Format: (H x W): 288-93 x 208 - 18mm
Collation: (IV+2 [with 124 x 149 mm and 112 x 115 mm parchment inserts between pp. 10 and 11 and pp. 12 and 13, respectively])18, 2 IV50, II58, IV 74, II 82, 2 IV 114, (II+4 [pp. 119-126 being single folia]) 130, (IV+1 [pp. 137-138 being a single folium]) 148, 4 IV 212, (III+2 [pp. 213-214 and 227-228 being single folia])228. Leaf arrangement: FHFH and HFHF; with rare instances of HHFF and HFHH. Pricking: often not visible, likely having been lost to trimming, but appears on occasion near the outer margin, as at pp. 33-36 and 49-52; or some 7-15 mm from the outer edge, as at pp. 57-58, 61-62, 67-72, 75-89, 97-150, 163-166, 179-182, 195-198, and 211-212; or in a combination of the two, with a double set of pricking, as at pp. 3-4, 17-20, 59-60, and 73-74. Occasionally, horizontal pricking will help in the creation of a table, as on p. 62.
Page layout:
  • pp. 3-34: 2 cols of 52 lines, ruled area 260-63 x 76-78 mm;
  • pp. 35-50: 2 cols of 43 lines, ruled area 263-64 x 78-80 mm;
  • p. 51: 2 cols of 38 lines, ruled area 270 x 79-85 mm;
  • pp. 52-55: 2 cols of 37 lines, ruled area 262-64 x 78-84 mm;
  • [p. 56, table; pp. 57-58, originally blank; pp. 59-60 and pp. 62-63, tables];
  • pp. 61a and 64-67: 2 cols of 46 lines [67a: 33 lines of written text], ruled area 234-35 x 68-72 mm;
  • [pp. 68-76, tables];
  • pp. 77-82: 2 cols of 63 lines, ruled area 245 x 73 mm;
  • pp. 83-98: 2 cols of 43 lines, ruled area 241-43 x 74-76 mm;
  • pp. 99-212: 2 cols of 42 lines, ruled area 235-43 x 69-72 mm;
  • [pp. 213-226: tables];
  • p. 227: 2 cols of 47 lines of approximately 225 x 68-72 mm;
  • [p. 228: blank.]
Writing and hands: Various hands in Carolingian minuscule.
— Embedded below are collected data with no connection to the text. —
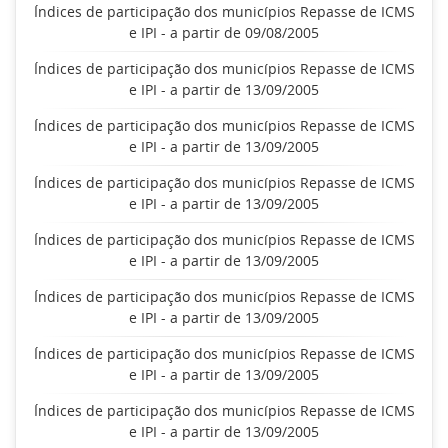
Índices de participação dos municípios Repasse de ICMS
e IPI - a partir de 09/08/2005
Índices de participação dos municípios Repasse de ICMS
e IPI - a partir de 13/09/2005
Índices de participação dos municípios Repasse de ICMS
e IPI - a partir de 13/09/2005
Índices de participação dos municípios Repasse de ICMS
e IPI - a partir de 13/09/2005
Índices de participação dos municípios Repasse de ICMS
e IPI - a partir de 13/09/2005
Índices de participação dos municípios Repasse de ICMS
e IPI - a partir de 13/09/2005
Índices de participação dos municípios Repasse de ICMS
e IPI - a partir de 13/09/2005
Índices de participação dos municípios Repasse de ICMS
e IPI - a partir de 13/09/2005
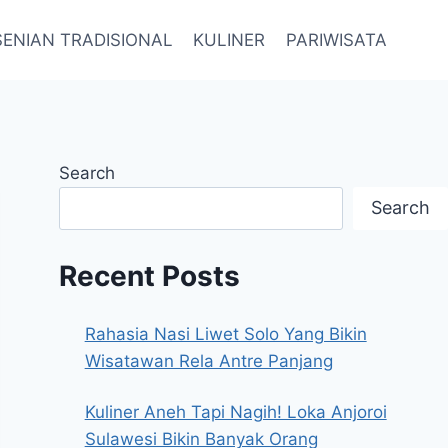
SENIAN TRADISIONAL
KULINER
PARIWISATA
Search
Search
Recent Posts
Rahasia Nasi Liwet Solo Yang Bikin
Wisatawan Rela Antre Panjang
Kuliner Aneh Tapi Nagih! Loka Anjoroi
Sulawesi Bikin Banyak Orang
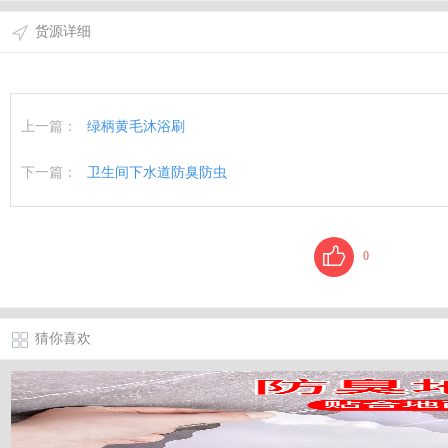
货源详细
上一篇：
绿柄黄毛沐浴刷
下一篇：
卫生间下水道防臭防虫
0
猜你喜欢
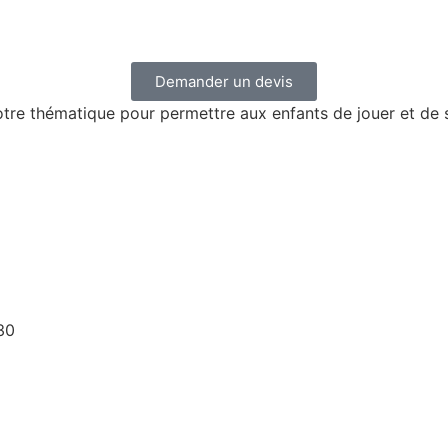
Demander un devis
re thématique pour permettre aux enfants de jouer et de s
30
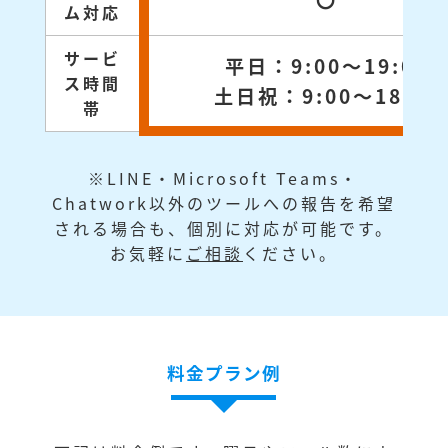
〇
ム対応
サービ
平日：9:00～19:00
ス時間
土日祝：9:00～18:00
帯
※LINE・Microsoft Teams・
Chatwork以外のツールへの報告を希望
される場合も、個別に対応が可能です。
お気軽に
ご相談
ください。
料金プラン例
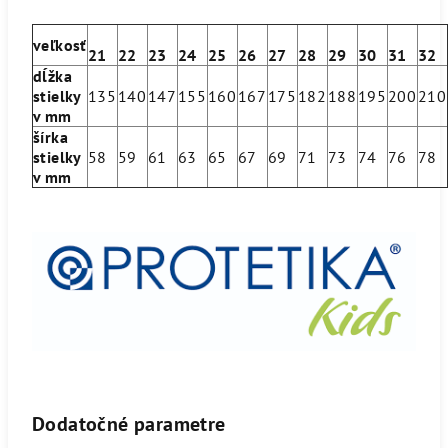
veľkosť
21
22
23
24
25
26
27
28
29
30
31
32
dĺžka
stielky
135
140
147
155
160
167
175
182
188
195
200
210
v mm
šírka
stielky
58
59
61
63
65
67
69
71
73
74
76
78
v mm
Dodatočné parametre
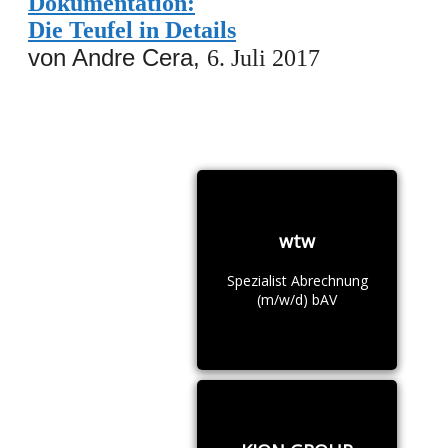
Dokumentation:
Die Teufel in Details
von Andre Cera,
6. Juli 2017
wtw
Spezialist Abrechnung
(m/w/d) bAV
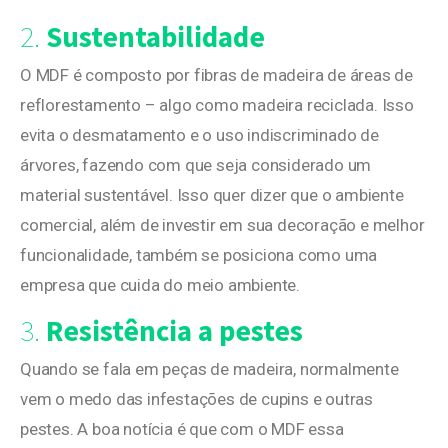
2.
Sustentabilidade
O MDF é composto por fibras de madeira de áreas de
reflorestamento – algo como madeira reciclada. Isso
evita o desmatamento e o uso indiscriminado de
árvores, fazendo com que seja considerado um
material sustentável. Isso quer dizer que o ambiente
comercial, além de investir em sua decoração e melhor
funcionalidade, também se posiciona como uma
empresa que cuida do meio ambiente.
3.
Resistência a pestes
Quando se fala em peças de madeira, normalmente
vem o medo das infestações de cupins e outras
pestes. A boa notícia é que com o MDF essa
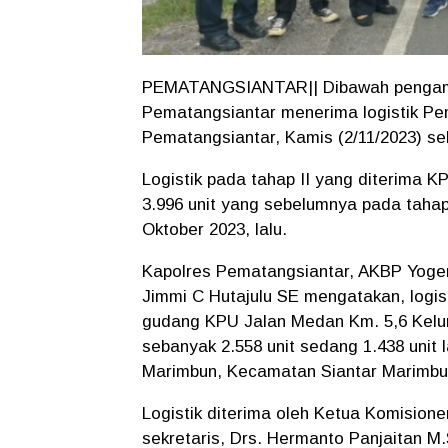
PEMATANGSIANTAR|| Dibawah pengama
Pematangsiantar menerima logistik Pem
Pematangsiantar, Kamis (2/11/2023) sek
Logistik pada tahap II yang diterima 
3.996 unit yang sebelumnya pada tahap 
Oktober 2023, lalu.
Kapolres Pematangsiantar, AKBP Yogen
Jimmi C Hutajulu SE mengatakan, logist
gudang KPU Jalan Medan Km. 5,6 Kelu
sebanyak 2.558 unit sedang 1.438 unit 
Marimbun, Kecamatan Siantar Marimbu
Logistik diterima oleh Ketua Komision
sekretaris, Drs. Hermanto Panjaitan M.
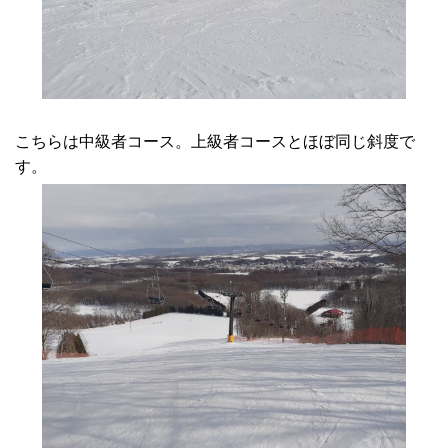
こちらは中級者コース。上級者コースとほぼ同じ斜度で
す。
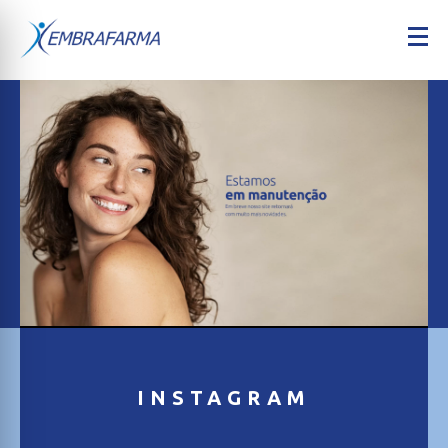
INSTAGRAM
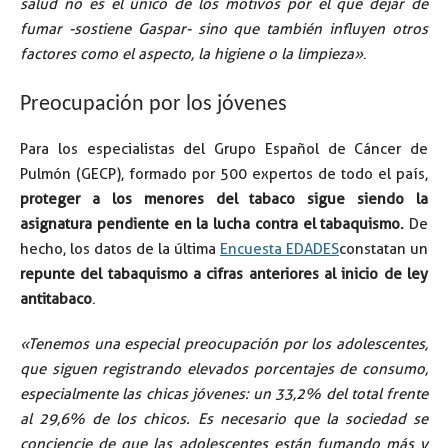
salud no es el único de los motivos por el que dejar de
fumar -sostiene Gaspar- sino que también influyen otros
factores como el aspecto, la higiene o la limpieza»
.
Preocupación por los jóvenes
Para los especialistas del Grupo Español de Cáncer de
Pulmón (GECP), formado por 500 expertos de todo el país,
proteger a los menores del tabaco sigue siendo la
asignatura pendiente en la lucha contra el tabaquismo.
De
hecho, los datos de la última
Encuesta EDADES
constatan un
repunte del tabaquismo a cifras anteriores al inicio de ley
antitabaco
.
«Tenemos una especial preocupación por los adolescentes,
que siguen registrando elevados porcentajes de consumo,
especialmente las chicas jóvenes: un 33,2% del total frente
al 29,6% de los chicos. Es necesario que la sociedad se
conciencie de que las adolescentes están fumando más y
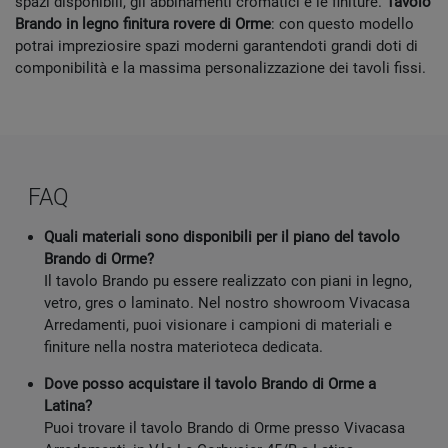
spazi disponibili, gli abbinamenti cromatici e le finiture.
Tavolo
Brando in legno finitura rovere di Orme
: con questo modello
potrai impreziosire spazi moderni garantendoti grandi doti di
componibilità e la massima personalizzazione dei tavoli fissi.
FAQ
Quali materiali sono disponibili per il piano del tavolo
Brando di Orme?
Il tavolo Brando pu essere realizzato con piani in legno,
vetro, gres o laminato. Nel nostro showroom Vivacasa
Arredamenti, puoi visionare i campioni di materiali e
finiture nella nostra materioteca dedicata.
Dove posso acquistare il tavolo Brando di Orme a
Latina?
Puoi trovare il tavolo Brando di Orme presso Vivacasa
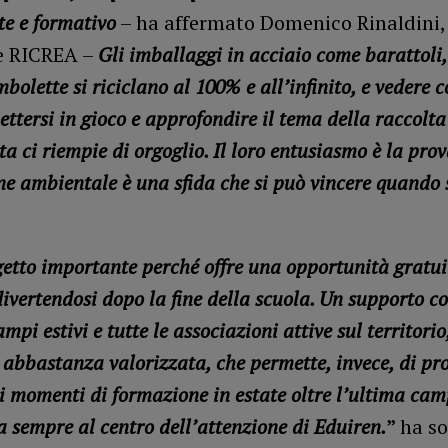
te e formativo
– ha affermato Domenico Rinaldini,
e RICREA –
Gli imballaggi in acciaio come barattoli,
bolette si riciclano al 100% e all’infinito, e vedere c
ttersi in gioco e approfondire il tema della raccolta
ta ci riempie di orgoglio. Il loro entusiasmo è la pro
ne ambientale è una sfida che si può vincere quando s
getto importante perché offre una opportunità gratui
ivertendosi dopo la fine della scuola. Un supporto c
campi estivi e tutte le associazioni attive sul territori
 abbastanza valorizzata, che permette, invece, di pr
 i momenti di formazione in estate oltre l’ultima cam
a sempre al centro dell’attenzione di Eduiren.
”
ha so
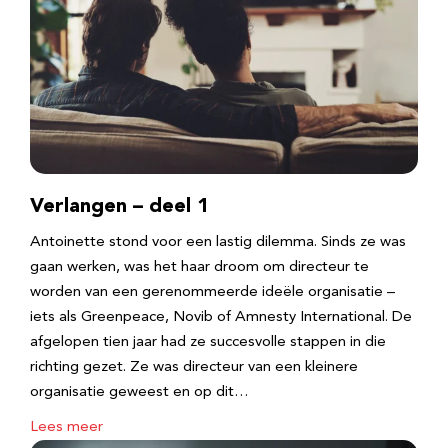
Verlangen – deel 1
Antoinette stond voor een lastig dilemma. Sinds ze was
gaan werken, was het haar droom om directeur te
worden van een gerenommeerde ideële organisatie –
iets als Greenpeace, Novib of Amnesty International. De
afgelopen tien jaar had ze succesvolle stappen in die
richting gezet. Ze was directeur van een kleinere
organisatie geweest en op dit…
Lees meer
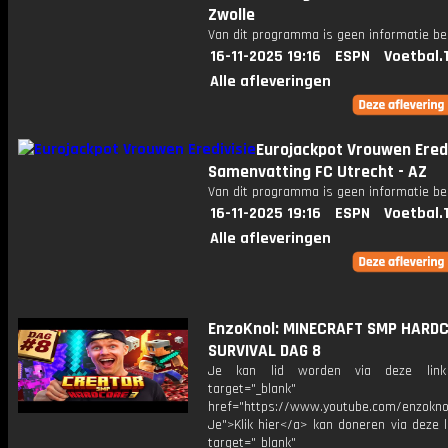
Zwolle
Van dit programma is geen informatie be
16-11-2025 19:16
ESPN
Voetbal.
Alle afleveringen
Eurojackpot Vrouwen Eredi
Samenvatting FC Utrecht - AZ
Van dit programma is geen informatie be
16-11-2025 19:16
ESPN
Voetbal.
Alle afleveringen
EnzoKnol: MINECRAFT SMP HARD
SURVIVAL DAG 8
Je kan lid worden via deze lin
target="_blank"
href="https://www.youtube.com/enzoknol
Je">Klik hier</a> kan doneren via deze 
target="_blank"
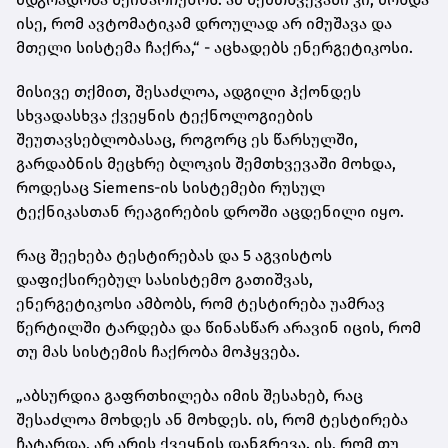
ისე, რომ ავტომატიკამ დროულად არ იმუშავა და
მთელი სისტემა ჩაქრა,“ - აცხადებს ენერგეტიკოსი.
მისივე თქმით, შესაძლოა, ადგილი ჰქონდეს
სხვადასხვა ქვეყნის ტექნოლოგიების
შეუთავსებლობასაც, როგორც ეს წარსულში,
გარდაბნის მეცხრე ბლოკის შემთხვევაში მოხდა,
როდესაც Siemens-ის სისტემები რუსულ
ტექნიკასთან რეაგირების დროში აცდენილი იყო.
რაც შეეხება ტესტირებას და 5 აგვისტოს
დაფიქსირებულ სასისტემო გათიშვას,
ენერგეტიკოსი ამბობს, რომ ტესტირება უამრავ
წერტილში ტარდება და წინასწარ არავინ იცის, რომ
თუ მას სისტემის ჩაქრობა მოჰყვება.
„აბსურდია გაფრთხილება იმის შესახებ, რაც
შესაძლოა მოხდეს ან მოხდეს. ის, რომ ტესტირება
ჩატარდა, არ არის ქვეყნის დანგრევა. ის, რომ თუ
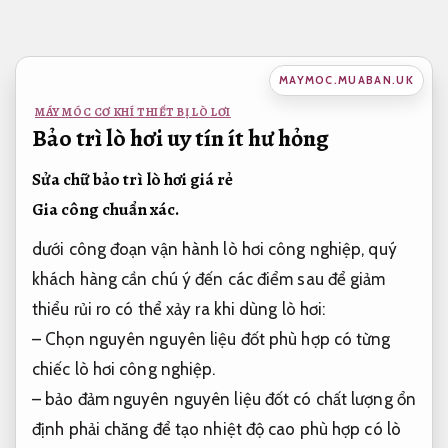
Bỏ
qua
nội
MAYMOC.MUABAN.UK
dung
MÁY MÓC CƠ KHÍ THIẾT BỊ LÒ LƠI
Bảo trì lò hơi uy tín ít hư hỏng
Sửa chữ bảo trì lò hơi giá rẻ
Gia công chuẩn xác.
dưới công đoạn vận hành lò hơi công nghiệp, quý
khách hàng cần chú ý đến các điểm sau để giảm
thiểu rủi ro có thể xảy ra khi dùng lò hơi:
– Chọn nguyên nguyên liệu đốt phù hợp có từng
chiếc lò hơi công nghiệp.
– bảo đảm nguyên nguyên liệu đốt có chất lượng ổn
định phải chăng để tạo nhiệt độ cao phù hợp có lò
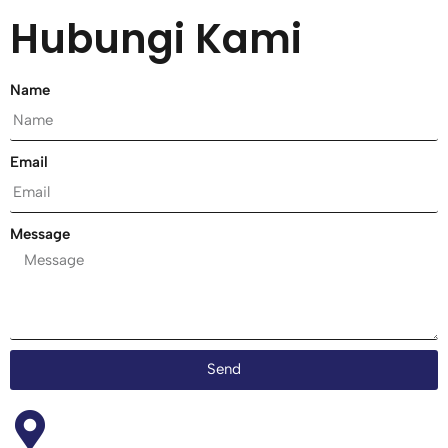
Hubungi Kami
Name
Email
Message
Send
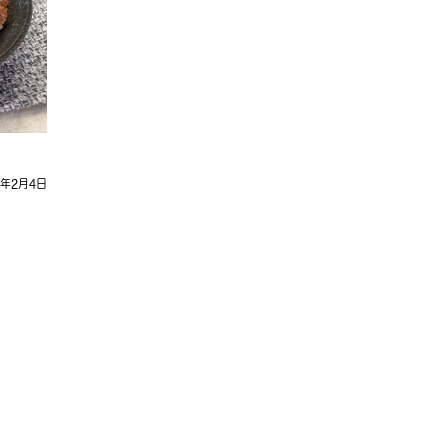
2年2月4日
Smith suggests that pp. 3-56 are the work of “many scribes”, pp. 59-82 the work of “several scribes”, and pp. 99-212 again the work of “several scribes” (Codices Boethiani, p. 199, §53). Cordoliani, similarly, states that the whole “présente un grand nombre de mains de scribes différents” (“presents a great number of hands from different scribes” [‘Les manuscrits de comput ecclésiastique’, p. 168]). Bruckner compares the main ninth-century hand with the “ausserordentlich kleiner, sorgfältiger, exakter St Galler Minuskel” (“extremely small, careful, precise St Gallen minuscule”) in St Gallen 40 (Scriptoria medii aevi Helvetica, vol. II, p. 57 [cf. p. 69]). On page 9, Bischoff notes, “eine kleine Korrektur in irischer Schrift enthält, ist ein Denkmal der Beziehungen zwischen der Reichenau und dem Westen” (“a small correction in an Irish hand, is a testimony to relations between the [Benedictine Abbey of] Reichenau and the West” [ Mittelalterliche Studien, vol. III, p. 47, n. 35 ]).
Decoration:
Additions: Smith dates pp. 3-56 to s. ix, pp. 59-82 to s. ix-x, and pp. 99-212 to s. xi-xii (Codices Boethiani, p. 199 [§53]). Stevens dates pp. 59-82 to the middle or end of the ninth century (‘Astronomy in Carolingian Schools’, p. 441, n. 59), while referring to the manuscript as a whole as from “s. IX, X, XI” (Cycles of Time and Scientific Learning, §VIII, p. 167, n. 8). Earlier studies by Jones describe pp. 58-227 as “saec. ix, with additions of saec. x/xi” (Bedae Pseudepigrapha, p. 132), noting that pp. 99-148 “are three inserted gatherings written in a hand of saec. xi” (Bedae Opera de temporibus, p. 156). Cordoliani dates the whole of pp. 99-212 to s. ix (‘L’évolution du comput ecclésiastique’, p. 291). Stevens and Jones further note that certain material derived from Karlsruhe Landesbibliothek, Reichenau 167 (on which, see below) ultimately dates to ca 700: see Stevens, Cycles of Time and Scientific Learning, §VIII, p. 167, n. 8; and Jones, Bedae Venerabilis Opera, p. xiv, n. 14 (see also Cordoliani, ‘Les manuscrits de comput ecclésiastique’, pp. 168-69, and ‘L’évolution du comput ecclésiastique’, pp. 296, 299, 302, and 312). For the suggestion that pp. 59-82 [Machielsen’s “fols 29r-41v”] date to the first third of the ninth century—a theory that sits uneasily with St Gallen 248’s posited dependence on Karlsruhe 167, now dated between 834 and 848—see Machielsen, Artes liberales, , pp. 199 [§622], perhaps drawing on the older study by Bruckner, who dates the whole of St Gallen 248 (apart from additions from s. xi) to s. ix 1/3 (Scriptoria medii aevi Helvetica, vol. II [1936], p. 74; see also Cordoliani, ‘Les manuscrits de comput ecclésiastique’, p. 168).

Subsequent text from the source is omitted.